The most commonly used method of assessing risk of type 2 diabetes is measuring fasting plasma glucose (FPG); however, the specificity of this test is poor (4,5). Although many individuals are identified as having impaired fasting glucose (IFG), their absolute risk of conversion to diabetes is only 5–10% per year (6). The oral glucose tolerance test (OGTT) is more accurate for risk assessment. However, it is rarely used in practice because it is unpleasant for the patient and requires 2 h to perform. Another challenge is that by the time glucose regulation is abnormal, the underlying disease has been progressing for many years, and complications have already occurred in a significant number of individuals (7). Thus, the rationale of using one variable to assess risk is questionable, when the risk of harm actually varies based on a range of variables and would be better assessed using a multivariable individualized risk score (8).

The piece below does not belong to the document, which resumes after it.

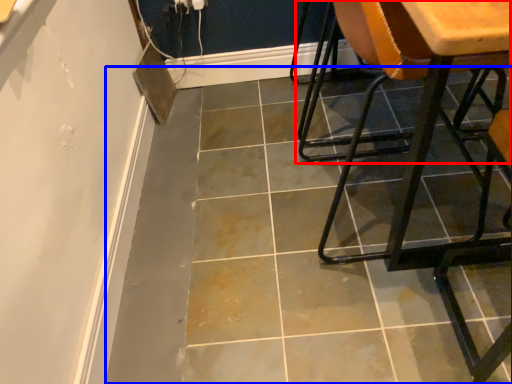 Question: Which object is further to the camera taking this photo, chair (highlighted by a red box) or concrete (highlighted by a blue box)?

Choices:
 (A) chair
 (B) concrete

Answer: (A) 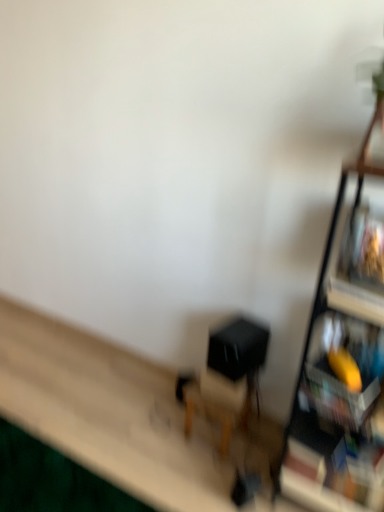 Question: From the image's perspective, is matte black swivel chair at center beneath wooden shelf at right?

Several indexes using clinical information and routine laboratory measurements have been developed for assessing type 2 diabetes risk (9,–11). These have never been widely adopted by physicians. Given the limitations of the OGTT, FPG, and indexes that the clinician must calculate, it is clear that an improved method for assessing type 2 diabetes risk, with a convenient format for routine clinical use, would enable physicians to accurately evaluate more individuals.
The dysregulation of many biological pathways precedes the development of overt type 2 diabetes (12). Although many studies have assessed whether levels of a few molecules might predict future diabetes (13,–15), none have quantitatively measured a large number of molecules simultaneously in a sufficient number of samples to robustly evaluate their utility for risk assessment. We undertook a systematic analysis of many candidates in pathways dysregulated in diabetes to search for patterns of biomarkers with more predictive power than individual biomarkers or previously examined biomarker combinations. For this analysis, we selected 632 baseline samples from the Inter99 Study and an ultrasensitive immunoassay to measure many proteins in small amounts of serum.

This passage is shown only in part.